После того, что свершила дочь Валибея, вопросы и впрямь были излишни. Нож, брошенный девушкой, упал на глинистое дно ямы, воткнувшись в землю острием. Боярин лег на него в попытке разрезать лезвием веревку, стягивавшую за спиной запястья.
Сделать сие было непросто. Толстая веревка никак не поддавалась ножу, но Дмитрий с ней все же справился. Освободив руки, он избавился от пут на ногах и встал наконец во весь рост.
Яма, в коей его держали степняки, была не слишком глубокой. Подпрыгнув, боярин ухватился одной рукой за прутья настила, а другой стал резать ремни, соединяющие их, в единое целое.
Ему пришлось как следует попотеть, но едва последний из ремней распался под лезвием ножа, Бутурлин обрел свободу. Взяв клинок в зубы, он ухватился руками за остатки настила и, подтянувшись, выбрался из ямы.
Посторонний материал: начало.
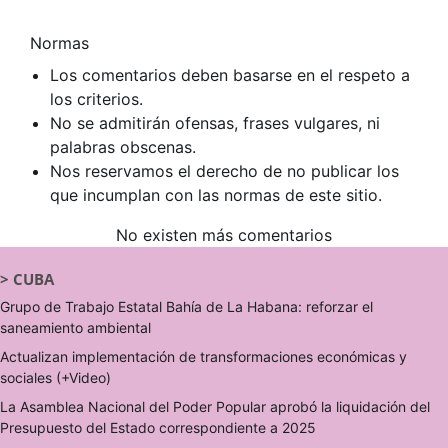
Normas
Los comentarios deben basarse en el respeto a
los criterios.
No se admitirán ofensas, frases vulgares, ni
palabras obscenas.
Nos reservamos el derecho de no publicar los
que incumplan con las normas de este sitio.
No existen más comentarios
>
CUBA
Grupo de Trabajo Estatal Bahía de La Habana: reforzar el
saneamiento ambiental
Actualizan implementación de transformaciones económicas y
sociales (+Video)
La Asamblea Nacional del Poder Popular aprobó la liquidación del
Presupuesto del Estado correspondiente a 2025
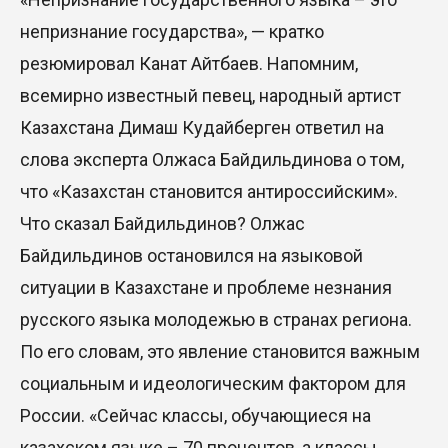
29 Июл. 2026 12:18
непризнание государства», — кратко
резюмировал Канат Айтбаев. Напомним,
HONOR расширяет стратегию бизнеса и
всемирно известный певец, народный артист
переходит к развитию экосистемы устройств с
искусственным интеллектом
Казахстана Димаш Кудайберген ответил на
28 Июл. 2026 10:39
слова эксперта Олжаса Байдильдинова о том,
что «Казахстан становится антироссийским».
Новые ориентиры экономического партнерства:
Что сказал Байдильдинов? Олжас
какие возможности открывает форум
Байдильдинов остановился на языковой
Казахстана и России
ситуации в Казахстане и проблеме незнания
26 Июл. 2026 12:11
русского языка молодежью в странах региона.
Межпартийные теледебаты выйдут в эфире
По его словам, это явление становится важным
республиканских телеканалов
социальным и идеологическим фактором для
23 Июл. 2026 21:15
России. «Сейчас классы, обучающиеся на
казахском языке – 70 процентов, а классы,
Наверху его встретил темный ночной стан. Уверенные в своей безопасности, степняки отдыхали после дневных трудов. Те из них, кому выпал жребий охранять стойбище, точили у костров оружие, подлаживали луки или чинили изношенную збрую.
Остальные спали в своих шатрах чутким сном, привитым десятилетиями кочевой жизни.
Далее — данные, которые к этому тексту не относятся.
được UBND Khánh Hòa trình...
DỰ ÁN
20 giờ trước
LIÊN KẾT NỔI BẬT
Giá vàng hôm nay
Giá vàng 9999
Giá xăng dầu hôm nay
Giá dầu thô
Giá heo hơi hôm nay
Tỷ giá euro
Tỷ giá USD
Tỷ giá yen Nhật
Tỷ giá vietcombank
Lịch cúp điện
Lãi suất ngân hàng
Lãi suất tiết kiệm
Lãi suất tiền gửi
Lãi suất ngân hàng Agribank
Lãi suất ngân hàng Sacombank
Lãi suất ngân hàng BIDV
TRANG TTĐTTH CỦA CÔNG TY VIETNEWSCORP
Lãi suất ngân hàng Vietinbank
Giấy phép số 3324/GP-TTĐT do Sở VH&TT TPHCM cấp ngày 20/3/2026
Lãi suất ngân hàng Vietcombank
Выбраться из стана было нелегкой задачей, но Дмитрию не оставалось иного выхода, как вновь испытать судьбу.
В первую очередь он должен был добраться до места, где недруги держали коней. Уйти пешим от погони, увязавшейся бы за ним на рассвете, едва ли было возможно.
Прячась за шатрами и избегая освещенных мест, боярин двинулся в сторону, откуда доносилось лошадиное ржание. Наверняка татары держали его коня вместе со своими лошадьми.
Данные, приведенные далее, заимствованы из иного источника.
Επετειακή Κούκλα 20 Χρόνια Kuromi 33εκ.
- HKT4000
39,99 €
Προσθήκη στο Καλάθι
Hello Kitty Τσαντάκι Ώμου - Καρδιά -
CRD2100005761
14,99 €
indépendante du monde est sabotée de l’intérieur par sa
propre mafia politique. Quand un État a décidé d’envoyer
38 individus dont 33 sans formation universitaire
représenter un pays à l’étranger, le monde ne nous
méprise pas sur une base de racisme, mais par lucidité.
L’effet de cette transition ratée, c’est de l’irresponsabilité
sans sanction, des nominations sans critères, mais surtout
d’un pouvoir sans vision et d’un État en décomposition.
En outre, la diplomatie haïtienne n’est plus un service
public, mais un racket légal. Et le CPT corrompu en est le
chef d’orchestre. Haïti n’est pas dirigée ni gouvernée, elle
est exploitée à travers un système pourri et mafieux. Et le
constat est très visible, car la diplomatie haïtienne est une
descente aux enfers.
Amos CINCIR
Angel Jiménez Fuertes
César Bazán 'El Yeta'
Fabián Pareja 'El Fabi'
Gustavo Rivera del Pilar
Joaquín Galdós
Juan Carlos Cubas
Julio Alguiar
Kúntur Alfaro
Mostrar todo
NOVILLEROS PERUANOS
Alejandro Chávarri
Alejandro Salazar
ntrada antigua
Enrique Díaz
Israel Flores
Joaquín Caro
Ему удалось дойти незамеченным до места, где паслись стреноженные татарские лошади. Среди них Дмитрий разглядел и своего жеребца, превосходившего размерами низкорослых лошадок степняков.
Облегченно вздохнув, боярин направился к своему любимцу, но навстречу ему из-за шатра шагнула темная фигура с саблей в руке. Отблеск далеких костров упал на лицо стража, и Бутурлин узнал в нем незадачливого драчуна, с коим бился на кулаках минувшим утром.